I asked my kid if the name PFLAG bothered them, and they just laughed. I said, it's dumb right? Or not? Is it not dumb? And they shrugged, and said what can ya do? They did mention, as a little side comment, some time later, that there definitely are people, gay and lesbian and bi people, who are not overwhelmingly accepting of transgender people ( they were not referring to the PFLAG policies, this was just a random thought) This makes no sense to me, as a rank novice and barely on the inside insider, but according to my child, some gay/lesbian/bi people see the transgender issue as separate from them. Like transgender people can't make up their minds, or something, or they're just emotionally confused, or they're not as valid and therefore not part of the Cause. I don't know. I can't quite get it, yet. I need to study this one. It would be nice if Transgender (and bisexual) was part of the name. Maybe I'm so overwhelmed from the enormity of this issue in my own life that I'm tiptoe-ing on little rocks that line the path, instead of just walking down the damn stone path itself. Entirely possible. Entirely.
So, the meeting. I went on the local PFLAG site, emailed the contact about meetings/info/etc, didn't hear anything back for a week, said to hell with it, went to the meeting place at the listed time, and...drum roll....
THERE WAS NOBODY THERE.
I asked a maintenance guy if I was at the right place, and he said Yup. I asked if this was the right time, and he said Pretty Sure, Yup. I sat down on the grass and knitted for an hour, and then it just got too hot, and I left. I was really, really disappointed. I had a lot of expectations, not the least of which was an image of me being surrounded by sharp, organized parents who had nothing but love and wisdom and comfort (godallmighty did I want comfort, almost more than anything else), parents who would show me the secret handshake, the obvious-but-not-until-you-learn-them tips for being a successful LGTB parent. I had even told myself that it would be fine, just fine, if I was the only parent of a transgender child, that we were all sort of in the same boat, fighting the same fight, that it just wouldn't matter because we would have each other. We would find safety and strength in numbers, our specifics wouldn't matter.
The very last thing I expected was to be the only one there.

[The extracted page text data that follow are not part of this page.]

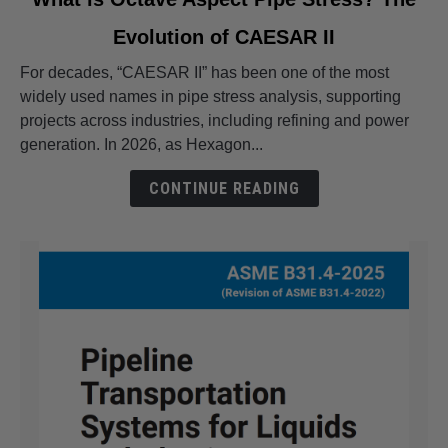
to
Evolution of CAESAR II
What
is
For decades, “CAESAR II” has been one of the most
Octave
widely used names in pipe stress analysis, supporting
Aspect
projects across industries, including refining and power
Pipe
generation. In 2026, as Hexagon...
Stress?
The
CONTINUE READING
Evolution
of
CAESAR
II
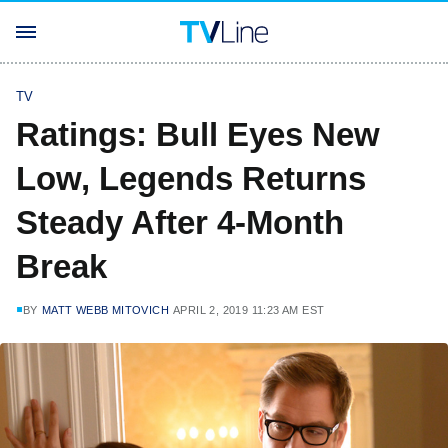
TV
Ratings: Bull Eyes New
Low, Legends Returns
Steady After 4-Month
Break
BY
MATT WEBB MITOVICH
APRIL 2, 2019 11:23 AM EST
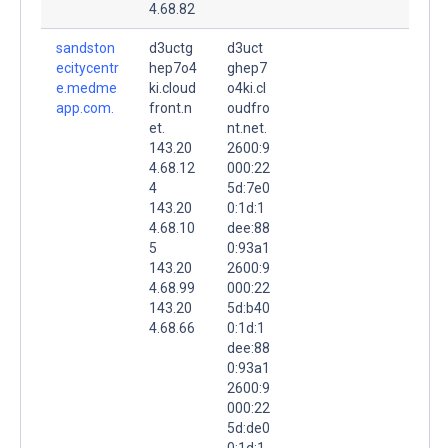
4.68.82
sandston
d3uctg
d3uct
ecitycentr
hep7o4
ghep7
e.medme
ki.cloud
o4ki.cl
app.com.
front.n
oudfro
et.
nt.net.
143.20
2600:9
4.68.12
000:22
4
5d:7e0
143.20
0:1d:1
4.68.10
dee:88
5
0:93a1
143.20
2600:9
4.68.99
000:22
143.20
5d:b40
4.68.66
0:1d:1
dee:88
0:93a1
2600:9
000:22
5d:de0
0:1d:1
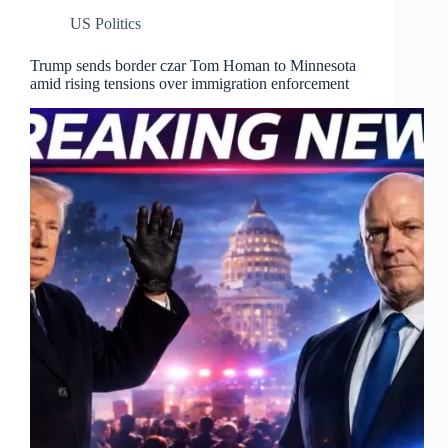
US Politics
Trump sends border czar Tom Homan to Minnesota
amid rising tensions over immigration enforcement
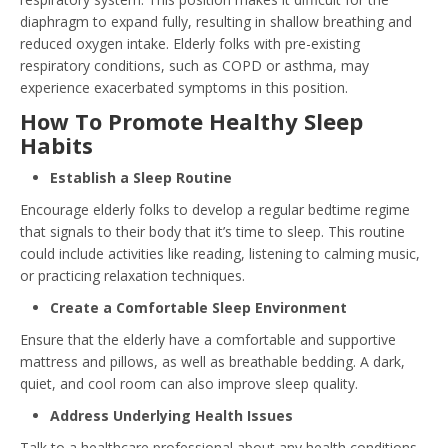
diaphragm to expand fully, resulting in shallow breathing and
reduced oxygen intake. Elderly folks with pre-existing
respiratory conditions, such as COPD or asthma, may
experience exacerbated symptoms in this position.
How To Promote Healthy Sleep
Habits
Establish a Sleep Routine
Encourage elderly folks to develop a regular bedtime regime
that signals to their body that it’s time to sleep. This routine
could include activities like reading, listening to calming music,
or practicing relaxation techniques.
Create a Comfortable Sleep Environment
Ensure that the elderly have a comfortable and supportive
mattress and pillows, as well as breathable bedding. A dark,
quiet, and cool room can also improve sleep quality.
Address Underlying Health Issues
Talk to a healthcare professional about any health conditions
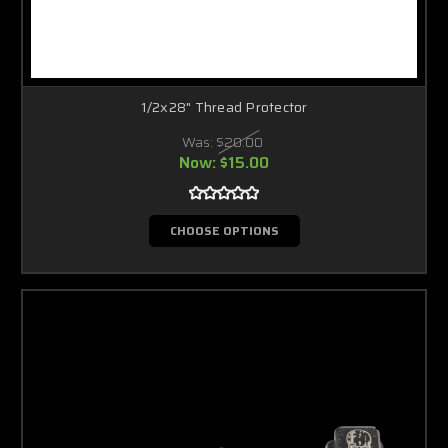
1/2x28" Thread Protector
Was:
$20.00
Now:
$15.00
CHOOSE OPTIONS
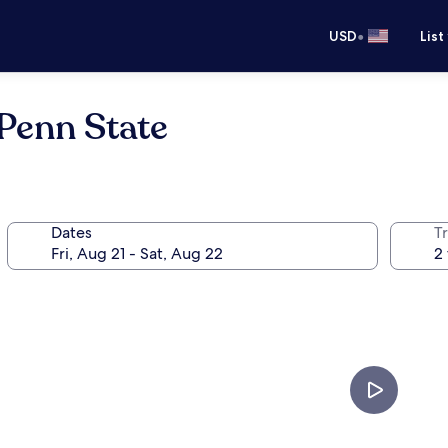
•
USD
List
Penn State
Dates
T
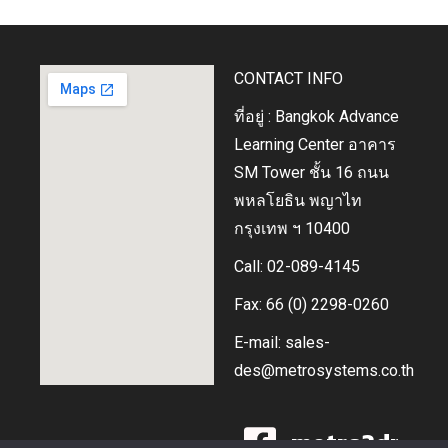
CONTACT INFO
ที่อยู่ : Bangkok Advance
Learning Center อาคาร
SM Tower ชั้น 16 ถนน
พหลโยธิน พญาไท
กรุงเทพ ฯ 10400
Call: 02-089-4145
Fax: 66 (0) 2298-0260
E-mail: sales-
des@metrosystems.co.th
metro3dprin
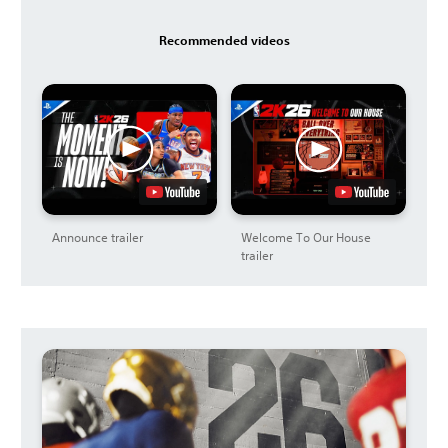
Recommended videos
Announce trailer
Welcome To Our House
trailer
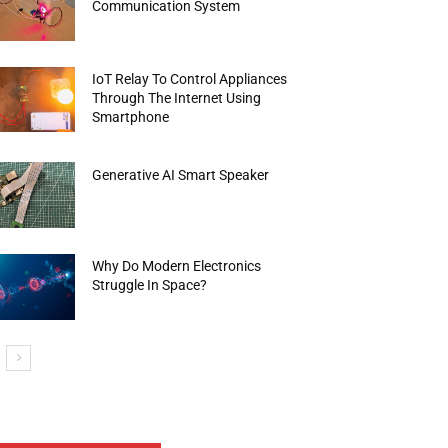
Communication System
IoT Relay To Control Appliances
Through The Internet Using
Smartphone
Generative AI Smart Speaker
Why Do Modern Electronics
Struggle In Space?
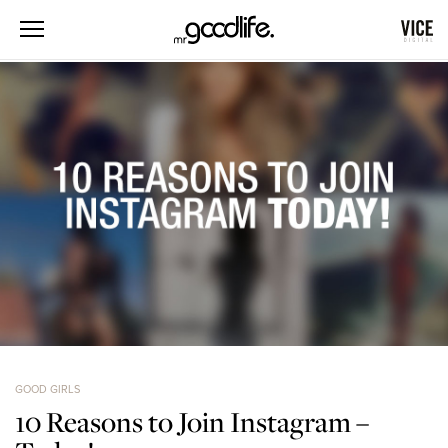
GOOD GIRLS
10 Reasons to Join Instagram –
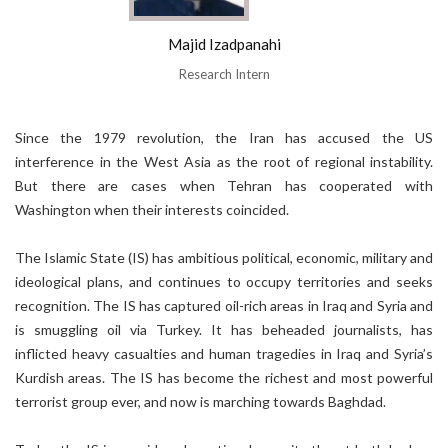
Majid Izadpanahi
Research Intern
Since the 1979 revolution, the Iran has accused the US
interference in the West Asia as the root of regional instability.
But there are cases when Tehran has cooperated with
Washington when their interests coincided.
The Islamic State (IS) has ambitious political, economic, military and
ideological plans, and continues to occupy territories and seeks
recognition. The IS has captured oil-rich areas in Iraq and Syria and
is smuggling oil via Turkey. It has beheaded journalists, has
inflicted heavy casualties and human tragedies in Iraq and Syria’s
Kurdish areas. The IS has become the richest and most powerful
terrorist group ever, and now is marching towards Baghdad.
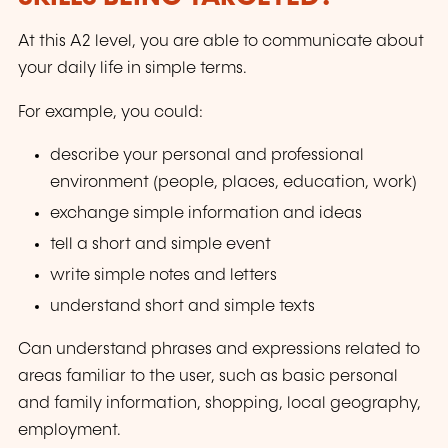
At this A2 level, you are able to communicate about
your daily life in simple terms.
For example, you could:
describe your personal and professional
environment (people, places, education, work)
exchange simple information and ideas
tell a short and simple event
write simple notes and letters
understand short and simple texts
Can understand phrases and expressions related to
areas familiar to the user, such as basic personal
and family information, shopping, local geography,
employment.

This is, supposedly, an established group, the one I tried to attend. I'm not sure why a liberal oasis like Lawrence, Kansas, doesn't have its own PFLAG group, but unless my google-fu has totally abandoned me, there really isn't a group here. I don't mind driving (I mean, I do mind driving because of gas prices and a car that is flat out unreliable and breaking down in the country still brings to mind horror movie tropes even though I've been here a few years). I'll drive to KCMO, if I have to, a two hour round trip. I just don't understand where everyone is, locally. I CAN'T be the only LGTB parent seeking support and information. I just can't.
I don't want to start my own group. I want someone else to tell me what to do, how to be, what helps, what hurts, how this can't really be as difficult as it seems right now. I don't want to be in charge. I don't want to stand up and take minutes and figure schedules and book guest speakers. I flat out DO NOT WANT THAT. I want someone, preferably many someones, to take me under their wings, in their arms, etc., etc. I want someone else to have figured this all out first.
I suppose what I'm really saying is, I want someone else to fight this battle for me.